Para Robert Gilpin, na teoria dos ciclos de poder, os Estados conservadores (partidários do status quo: EUA e ocidente) e os Estados predadores (revisionistas: China e Rússia) disputam entre si o controlo ou a mudança da ordem estabelecida. O poder há muito que foi definido como a capacidade de uma unidade política impor sua vontade às outras unidades, de acordo com Raymond Aron, citado por David.

O conflito da Ucrânia é mais um problema geopolítico, que os legítimos problemas históricos e identitários entrelaçados com a nação russa. Aliás, Putin tem deixado claro a sua oposição quanto ao alargamento da NATO. A Geopolítica é o que está ditar parte dos maiores teatros das políticas de segurança do Estado russo, uma vez que, os territórios determinam essencialmente a percepção dos interesses estatais. Na concorrência pela hegemônico, a geopolítica explica também a procura do poder. Os acordos de Minsk, assinados em 2014, na capital Bielorussia (Minsk), não produziram os resultados desejados de acordo o Kremlin.

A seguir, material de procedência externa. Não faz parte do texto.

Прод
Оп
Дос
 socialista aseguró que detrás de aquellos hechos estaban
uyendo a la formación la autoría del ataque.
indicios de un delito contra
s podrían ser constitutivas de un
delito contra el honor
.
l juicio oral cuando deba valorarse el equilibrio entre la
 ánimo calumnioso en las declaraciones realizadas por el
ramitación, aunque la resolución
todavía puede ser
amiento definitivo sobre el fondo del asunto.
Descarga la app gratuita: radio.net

Entretanto, quanto mais um Estado possui e maximiza seus elementos e suas condições de poder, na visão dos realistas, mais possibilidades de influência no sistema. Para os realistas como Mearsheimer e Gilpin “ninguém pode prever que não haverá mais Gaius Marius, Júlio César, Napoleão ou Hittler no novo milênio. O poder americano é predominantemente hegemônico e dominam o conjunto dos elementos constitutivos do poder… um poder multidimensional (econômico, militar, industrial, científico e cultural). Os EUA consegue, na visão de alguns teóricos, ser o núcleo da roda no sentido do qual gravitam todos raios, a saber as relações entre as grandes potências. América é o grande guarda-chuva de todo ocidente.

A guerra ucraniana é uma contestação russa à dominação geopolítica é geoestratégica do ocidente (EUA). Um conflito dissuasivo para os americanos respeitarem a paz de equilíbrio do poder (balance of power) entre as grandes potências mundiais. Como descreveu um dos clássicos da estratégia, Clausewitz, “um acto cujo o objetivo é forçar o adversário a executar a nossa vontade”. Adicionou Clausewitz “A guerra é a continuação da política por outros meios” expressão muito famosa.

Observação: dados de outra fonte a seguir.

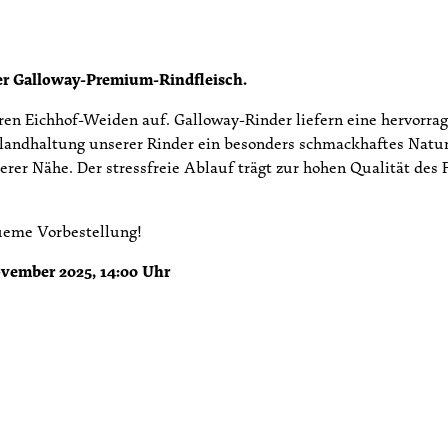
er Galloway-Premium-Rindfleisch.
en Eichhof-Weiden auf. Galloway-Rinder liefern eine hervorrag
andhaltung unserer Rinder ein besonders schmackhaftes Naturpr
erer Nähe. Der stressfreie Ablauf trägt zur hohen Qualität des 
queme Vorbestellung!
ovember 2025, 14:00 Uhr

Contudo, a violência é condenável a todos os níveis, mas é preciso compreender a raiz da maldade no conflito que opõe as duas nações (Rússia vs Ucrânia). O problema deste conflito ultrapassam as fronteiras da Europa e os desejos de Putin. Como dizem os contestatários da NATO “A NATO não é uma bomba branca da paz”. Caso contrário, vamos continuar a semear os factores que levam à deflagração da guerra. Como ironizam os realistas: a guerra terá um ciclo como o “inverno”, pode atrasar, mas ele nunca deixa de vir (…). É também verdade, que isso não é uma situação que se resolve de ânimo leve, na medida em que, o poder é uma predisposição primitiva do homem, como observou Aristóteles. Mas, as estratégias da paz podem esbater todo esse conflito.